Records for the task:
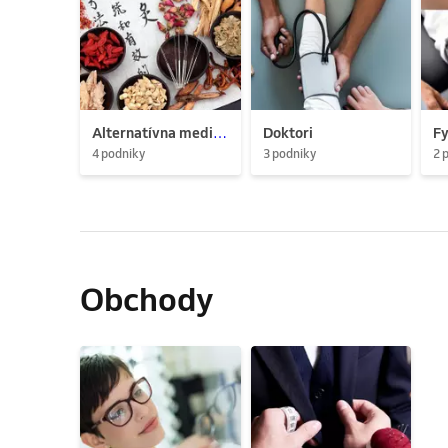
Alternatívna medicína
Doktori
Fy
4 podniky
3 podniky
2 
Obchody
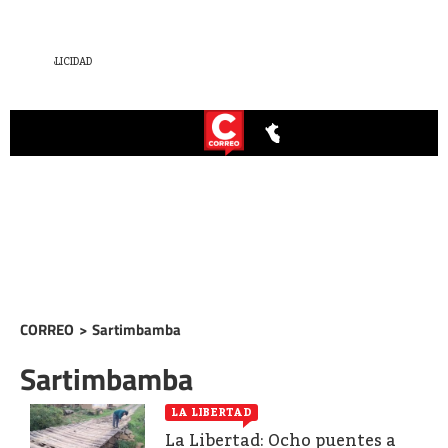
CORREO
>
Sartimbamba
Sartimbamba
LA LIBERTAD
La Libertad: Ocho puentes a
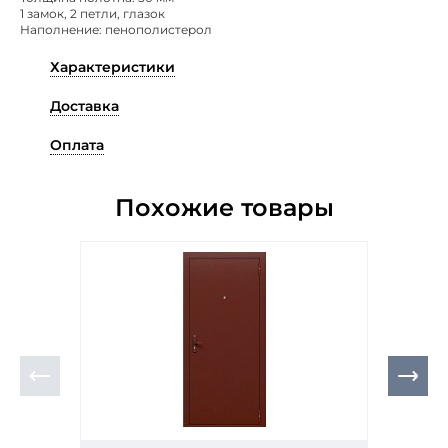
1 замок, 2 петли, глазок
Наполнение: пенополистерол
Характеристики
Доставка
Оплата
Похожие товары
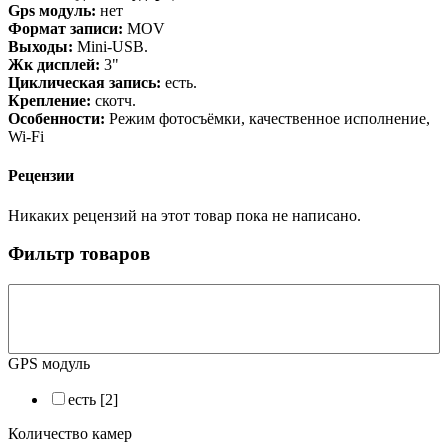
Gps модуль:
нет
Формат записи:
MOV
Выходы:
Mini-USB.
Жк дисплей:
3"
Циклическая запись:
есть.
Крепление:
скотч.
Особенности:
Режим фотосъёмки, качественное исполнение,
Wi-Fi
Рецензии
Никаких рецензий на этот товар пока не написано.
Фильтр товаров
GPS модуль
есть
[2]
Количество камер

Goal of the exercise: Without including any picture, write out the material above verbatim.

Task solution:
Alternatívna medicína
Doktori
Fy
4 podniky
3 podniky
2 
Obchody
CORREO
>
Sartimbamba
Sartimbamba
LA LIBERTAD
La Libertad: Ocho puentes a
1 замок, 2 петли, глазок
Наполнение: пенополистерол
Характеристики
Доставка
Оплата
Похожие товары
Gps модуль:
нет
Формат записи:
MOV
Выходы:
Mini-USB.
Жк дисплей:
3"
Циклическая запись:
есть.
Крепление:
скотч.
Особенности:
Режим фотосъёмки, качественное исполнение,
Wi-Fi
Рецензии
Никаких рецензий на этот товар пока не написано.
Фильтр товаров
GPS модуль
есть
[2]
Количество камер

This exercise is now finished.